On numerical targets

I used to be a skeptic of numerical targets. But seeing how they influence the mindset of my own government bureaucrats towards the need to do something in a certain time frame, I revisited my skepticism and I have to admit that they do work.

And as someone who works also with the conservation of whales and sharks, I very much support the large oceanic MPAs. It is simply not true that they make coastal MPAs become neglected. We are now working towards bringing up several coastal MPAs for Brazil that are already in the government pipeline. Whether or not they are designated will have nothing to do with targets or the previous establishment of oceanic ones, but rather with our capacity to overcome the domestic political hurdles to their establishment, which is (and has always been) a step-by-step and case-by-case struggle.

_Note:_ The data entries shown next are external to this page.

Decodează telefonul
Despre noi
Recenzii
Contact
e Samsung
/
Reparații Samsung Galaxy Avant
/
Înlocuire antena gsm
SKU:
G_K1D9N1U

David Obura: “We need to move toward the perspective that the right modes of protection are needed”

Email: dobura [at]

Editor’s note: David is the coordinator for Coastal Oceans Research and Development - Indian Ocean (CORDIO) East Africa, supporting activities in mainland Africa and Indian Ocean island states. The primary focus of CORDIO East Africa is the implications of threats to the health of coral reefs and their long-term prospects and provision of socio-economic benefits.

On the large vs. small debate

It is not that we shouldn’t protect the least impacted sites, which may be large and offshore. But we have to develop a diverse portfolio. In the long run, 100% of the planet’s surface will have to be managed somehow, and hopefully in all cases to improve condition (except where full transformation is unavoidable, e.g., a city or mine, etc.). Species need a size, type, and location of protection that is relevant to their life history, and in many cases this may not mean a large MPA in remote, not-impacted places.

We need to move toward the perspective that the right modes of protection are needed. In many cases a spatial tool such as a no-take zone is the most effective and practical, especially where there is high diversity and limited knowledge. But as knowledge increases, more and more nuanced management can be developed. Also, the scale of protection needs to match people: their awareness, use types, tenure, etc. In moderately to densely populated locations (which coastlines are increasingly becoming), this also means the size of no-take zones must necessarily be limited, so that an individual can access use zones with the relevant technology that they have access to.

What we don’t know yet is if this requires 10% or 50% targets (or whatever) for no-take or highly restricted use.

On numerical targets

Targets are useful for motivating action, but they are arbitrary (certainly the timeframes). So meeting a 10% target by 2020 in which, say, only 1/4 or less of sites are effective could even be damaging, as the rancor in these debates suggests it could be. If better work would help us meet a longer-term goal more successfully, that would be a better outcome.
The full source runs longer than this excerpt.